**What the task requires**
One number is all that is asked for: the number of lines below that hold the string "Yesterday".

__________________________________________________

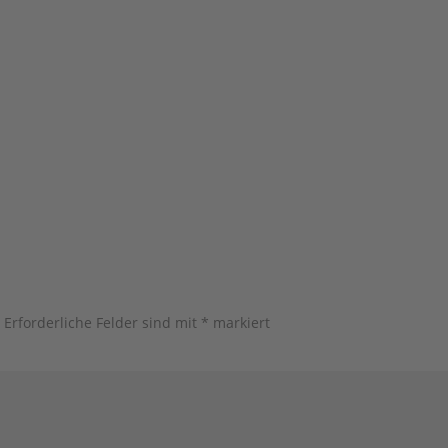
.
Erforderliche Felder sind mit
*
markiert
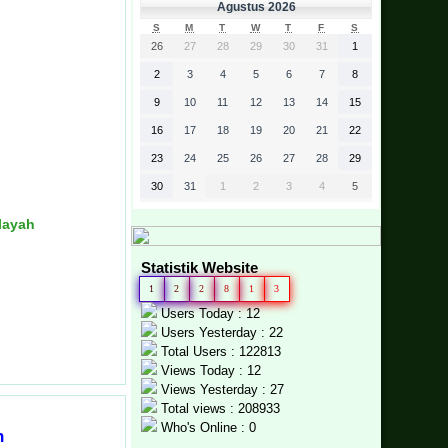
Agustus 2026
S
M
T
W
T
F
S
26
27
28
29
30
31
1
2
3
4
5
6
7
8
9
10
11
12
13
14
15
16
17
18
19
20
21
22
23
24
25
26
27
28
29
30
31
1
2
3
4
5
layah
Statistik Website
1
2
2
8
1
3
Users Today : 12
Users Yesterday : 22
Total Users : 122813
Views Today : 12
Views Yesterday : 27
Total views : 208933
Who's Online : 0
h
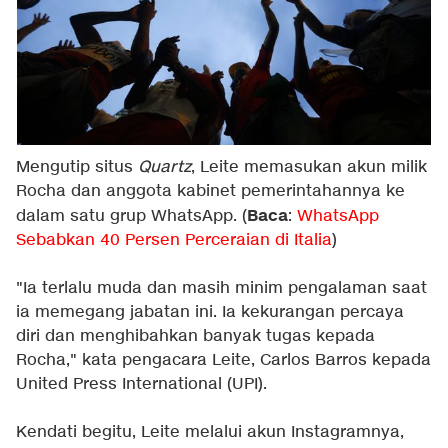
Mengutip situs
Quartz
, Leite memasukan akun milik
Rocha dan anggota kabinet pemerintahannya ke
Baca
dalam satu grup WhatsApp. (
:
WhatsApp
Sebabkan 40 Persen Perceraian di Italia
)
"Ia terlalu muda dan masih minim pengalaman saat
ia memegang jabatan ini. Ia kekurangan percaya
diri dan menghibahkan banyak tugas kepada
Rocha," kata pengacara Leite, Carlos Barros kepada
United Press International (UPI).
Kendati begitu, Leite melalui akun Instagramnya,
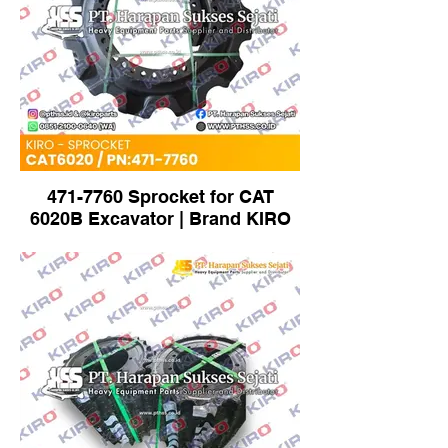
471-7760 Sprocket for CAT
6020B Excavator | Brand KIRO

__________________________________________________

**Answer section**
2